As we reported in this week’s paper, Forest City returns to the big screen this week with the local opening of “Cleveland Versus Wall Street,” a kinda-documentary that serves as a dry run for the city of Cleveland’s lawsuit holding 21 big banks accountable for the foreclosure disaster.
The film, which started out as a straight documentary, morphed into a hybrid piece when Swiss director Jean-Stephane Bron realized he wouldn’t be able to make a movie work with the time frame. Below is a Q&A with Bron about how he jumped the usual genre hurtles to create a one of a kind film.
How did you become interested in doing a film on this situation?
I come from Switzerland, and as you know it’s a country for banks. So I started my research there. I did research over the years, trying to find a place and a story. By a place, I mean a setting that embodies the aspects I wanted to treat in the film, which is the weight of the economy against politics, against ideology. So I started my research in Switzerland and then I went to London, Washington, New York twice, etc. I met like 300 people from financial services, bankers, private bankers. I was pretty desperate because I was a little native that I could just open that door. Finally I read a small piece in the French newspaper saying that the city of Cleveland was trying to sue 21 banks, including Swiss banks. It created a kind of link.
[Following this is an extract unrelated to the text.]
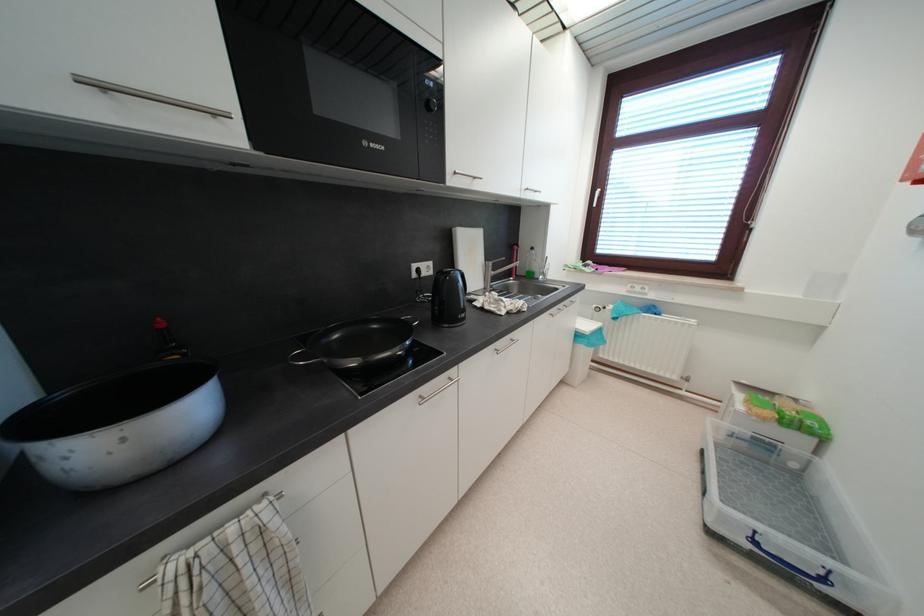 The width and height of the screenshot is (924, 616). What do you see at coordinates (149, 95) in the screenshot? I see `the white window handle` at bounding box center [149, 95]. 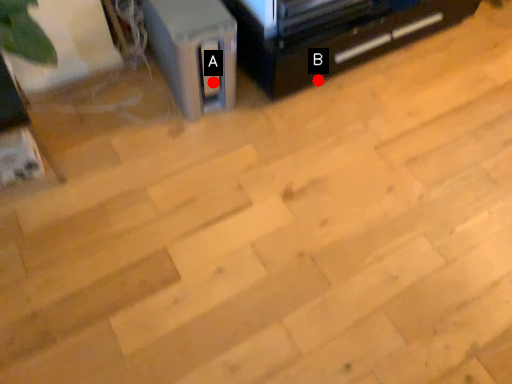 Question: Two points are circled on the image, labeled by A and B beside each circle. Which point appears farthest from the camera in this image?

And that’s how I came here.
I had the idea to follow the case and follow the fight of the lawyers. After a few months I realized it probably wasn’t going to happen in the time frame I had, which was pretty wide. But not so wide. I had a year and half in front of me or two. But still, it wasn’t possible.
How did Cleveland match up to your expectations when you got here?
Actually I had no expectations. I knew very few things about Cleveland. When you start a film like this, you better have no preconceptions about anything. You let yourself be surprised and be as open minded as possible. [You want to] start from reality, not meet reality with preconceptions.
When you confront reality and reality is not always playing the game you want, you find ideas. So when I got the idea to stage the trial, it was a big relief, because I thought at the time I was not just going to follow something happening, but I could control it, stage it, direct it, and it would be much more interesting that way. It also gave me an opportunity to have a look at what is documentary, how do you deal with reality, what is an “interview,” what is a “witness.” A trial is also a place where you tell stories. Something happened, and you try and figure out what happened. It gives you an opportunity to be very dialectical and show complexity. Then you have a jury — the audience, who has to make their own judgments. That’s why it’s also a setting for looking at what is subjectivity. It shows that it’s always a construction. When you film reality it isn’t truth, it’s a point a view.
In the end it seems like you’ve got a hybrid genre that blends fact and fiction.
Yeah. We are living in a time where fiction and documentary are closely linked together. I think the audience doesn’t see the gape as much as filmmakers or producers. It doesn’t mean that the mix is a good thing, its just that we are experiencing a time where the two notions are close. What’s happening on the internet, how people can film everything and put their lives in sotiees, etc. So narrative films are also drinking the water of documentary and found great inspirtation in reality. And I thought it was interesting to use the tool of fiction, like the trial movie, and put it into something real. It’s a strange feeling for the audience. I don’t know whether it works or not [laughs]. It seems to have worked for a few people. Film is the place of disbelief, you have to believe what you see, and then it becomes true. So at the beginning of Cleveland Versus Wall Street, we say it’s staged. But in the end, you have to believe in the situation. At the end of the film, when you have a verdict, you go slowly out of this fictional situation back to reality.
Are there films or directors that inspired you to take this innovative approach?
I admire a lot of Errol Morris. He’s not very well known by a large audience in the United States. He directed the Thin Blue Line and the Fog of War. And also Waltz with Bashir. It’s a very strange object; it’s hard to define what it is. But Cleveland Versus Wall is not really a character driven movie. As an audience you’re put in the place to understand something slowly. You have to discover something. It asks questions of the audience. I hope there are more questions than answers in the film [laugh].
How’d you get the witnesses to sign on?
I was very lucky. I was helped by so many people here in Cleveland. In six months we put everything together. The families and the brokers were by chance. I met people who knew people who knew people. Everybody at the beginning said “I’ve seen 24 journalists from all around the world, but they came for one or two days, and then they went back to report the sad situation in Cleveland.” When you come one, two, three times, you’ve shown that you want to do something different, maybe they don’t understand what you want. In the end it was pretty easy to find all these people.